Modern interpretations of acupuncture revolve around its neurohormonal properties. Essentially, activating a nerve with an acupuncture needle triggers a hormonal response in the brain. People undergoing acupuncture may feel slight sensations of euphoria and relaxation thanks to the brain’s release of beta-Endorphins and other neurotransmitters. This effectively increases the patient’s pain threshold and diminishes pain sensations.
The main benefit of acupuncture procedures as opioid alternatives is that the acupuncture process itself does not introduce any chemicals into the patient’s body. The placement of the needles activates the body’s natural hormones and healing process. Acupuncture relieves stress, reduces inflammation, and improves mood without any chemical introduction into the patient’s body. This fact alone means that anyone struggling with chronic pain should consider the potential healing power of acupuncture as a potent alternative to dangerous opioid medications.

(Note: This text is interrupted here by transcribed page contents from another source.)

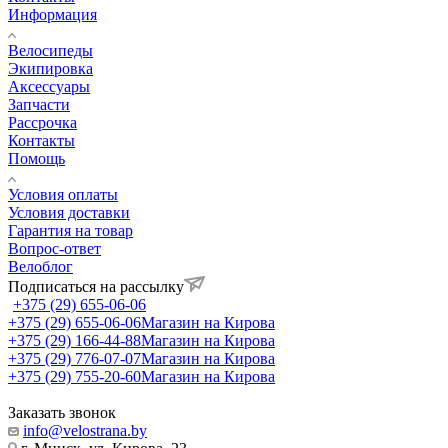
Информация
Велосипеды
Экипировка
Аксессуары
Запчасти
Рассрочка
Контакты
Помощь
Условия оплаты
Условия доставки
Гарантия на товар
Вопрос-ответ
Велоблог
Подписаться на рассылку
+375 (29) 655-06-06
+375 (29) 655-06-06
Магазин на Кирова
+375 (29) 166-44-88
Магазин на Кирова
+375 (29) 776-07-07
Магазин на Кирова
+375 (29) 755-20-60
Магазин на Кирова
Заказать звонок
info@velostrana.by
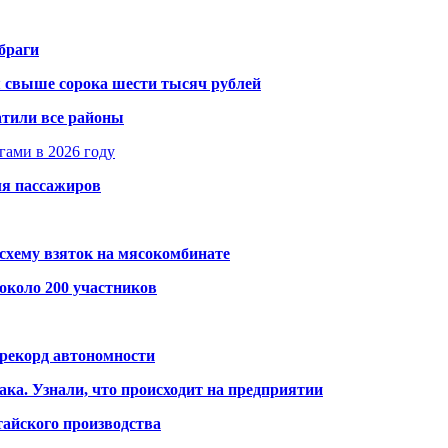
браги
я свыше сорока шести тысяч рублей
атили все районы
гами в 2026 году
ля пассажиров
схему взяток на мясокомбинате
около 200 участников
 рекорд автономности
ака. Узнали, что происходит на предприятии
айского производства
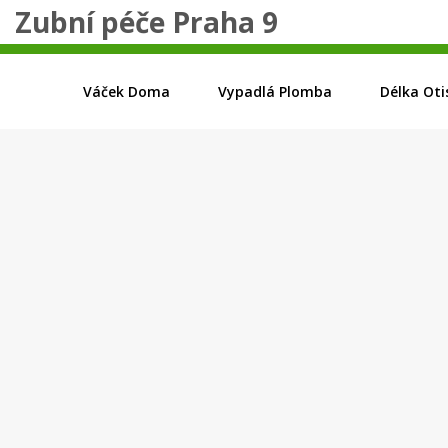
Zubní péče Praha 9
Váček Doma
Vypadlá Plomba
Délka Oti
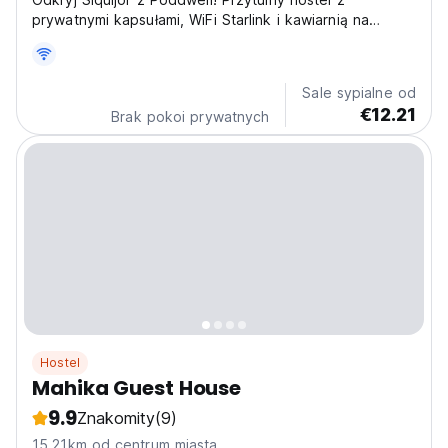
prywatnymi kapsułami, WiFi Starlink i kawiarnią na
miejscu. W pobliżu plaży Solangon i miejsc zachodów
słońca na plaży Paliton. (Auto-translated from original
language)
Sale sypialne od
€12.21
Brak pokoi prywatnych
Hostel
Mahika Guest House
9.9
Znakomity
(9)
15.21km od centrum miasta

Potential Risks Of Acupuncture
The risks of acupuncture are minimal as long as a patient visits a licensed and experienced acupuncturist. Unlicensed practitioners may cause nerve damage to patients or surface wounds from mishandling needles. Additionally, unlicensed and shoddy practitioners may mistakenly use damaged or degraded needles that injure patients. Modern acupuncture considers single-use sterile needles the standard for safe acupuncture treatment. Any facility that reuses needles risks severe patient harm, even if they use thorough sterilization procedures. Repeated use of acupuncture needles can erode the needles and impair proper function.
When done correctly by an experienced acupuncturist, acupuncture rarely causes any adverse side effects or negative symptoms. Some patients may experience very mild surface bleeding, bruising, or soreness but these symptoms usually fade very quickly.

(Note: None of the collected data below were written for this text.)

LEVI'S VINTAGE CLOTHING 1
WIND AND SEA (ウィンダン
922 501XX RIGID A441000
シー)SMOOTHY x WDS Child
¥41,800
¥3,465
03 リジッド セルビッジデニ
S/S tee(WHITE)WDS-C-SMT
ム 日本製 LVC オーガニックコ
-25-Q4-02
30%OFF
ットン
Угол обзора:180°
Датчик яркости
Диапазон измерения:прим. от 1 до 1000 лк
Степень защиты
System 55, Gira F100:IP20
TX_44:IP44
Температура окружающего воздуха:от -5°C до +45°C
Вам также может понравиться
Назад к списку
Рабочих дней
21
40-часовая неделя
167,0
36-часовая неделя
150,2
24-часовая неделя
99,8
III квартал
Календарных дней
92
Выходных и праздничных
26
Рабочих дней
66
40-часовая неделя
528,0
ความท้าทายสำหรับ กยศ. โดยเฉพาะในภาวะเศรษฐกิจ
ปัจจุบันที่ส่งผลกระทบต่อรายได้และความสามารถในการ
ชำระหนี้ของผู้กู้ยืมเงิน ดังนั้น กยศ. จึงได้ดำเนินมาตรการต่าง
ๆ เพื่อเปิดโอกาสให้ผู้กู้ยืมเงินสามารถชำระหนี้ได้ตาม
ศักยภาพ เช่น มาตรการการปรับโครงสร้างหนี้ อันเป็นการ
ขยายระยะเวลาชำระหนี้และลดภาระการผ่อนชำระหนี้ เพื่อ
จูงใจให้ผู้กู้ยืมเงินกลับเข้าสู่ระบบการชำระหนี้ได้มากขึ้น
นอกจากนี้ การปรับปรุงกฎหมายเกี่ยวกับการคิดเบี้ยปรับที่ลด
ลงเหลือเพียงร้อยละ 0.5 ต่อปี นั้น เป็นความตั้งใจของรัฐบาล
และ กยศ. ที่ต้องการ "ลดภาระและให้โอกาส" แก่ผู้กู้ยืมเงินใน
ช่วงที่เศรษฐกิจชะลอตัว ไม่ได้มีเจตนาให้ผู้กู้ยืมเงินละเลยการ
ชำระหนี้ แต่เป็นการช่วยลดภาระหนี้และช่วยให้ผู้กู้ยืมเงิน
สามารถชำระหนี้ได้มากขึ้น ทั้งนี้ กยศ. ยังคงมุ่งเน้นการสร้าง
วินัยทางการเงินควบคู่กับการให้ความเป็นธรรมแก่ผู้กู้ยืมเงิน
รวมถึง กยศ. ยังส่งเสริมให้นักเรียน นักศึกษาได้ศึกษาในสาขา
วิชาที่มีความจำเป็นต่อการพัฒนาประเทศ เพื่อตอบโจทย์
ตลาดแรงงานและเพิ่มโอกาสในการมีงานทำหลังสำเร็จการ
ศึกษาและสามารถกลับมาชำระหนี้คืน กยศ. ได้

Why Choose Acupuncture Over Opioids?
Anyone currently taking opioid pain medications must acknowledge the risks these substances entail, especially with repeated use.
- Opioids can create a dependency after only a few doses.
- Patients may not fully understand the risk of addiction that accompanies opioid medications.
- Opioid dependency is one of the most dangerous forms of addiction.
- Opioid addiction carries a very high risk of overdose and death, and the risk increases the longer the addiction continues.
- Opioid users eventually develop tolerance to opioids, requiring larger doses to feel the desired effects.
Acupuncture does not involve introducing any chemicals into the body. It is an entirely holistic process with thousands of years of history behind it, and it continues to be a trusted pain management treatment to this day. Acupuncture can help various medical conditions, so consider how it may benefit your unique medical situation and function as an alternative for potentially dangerous opioid drugs.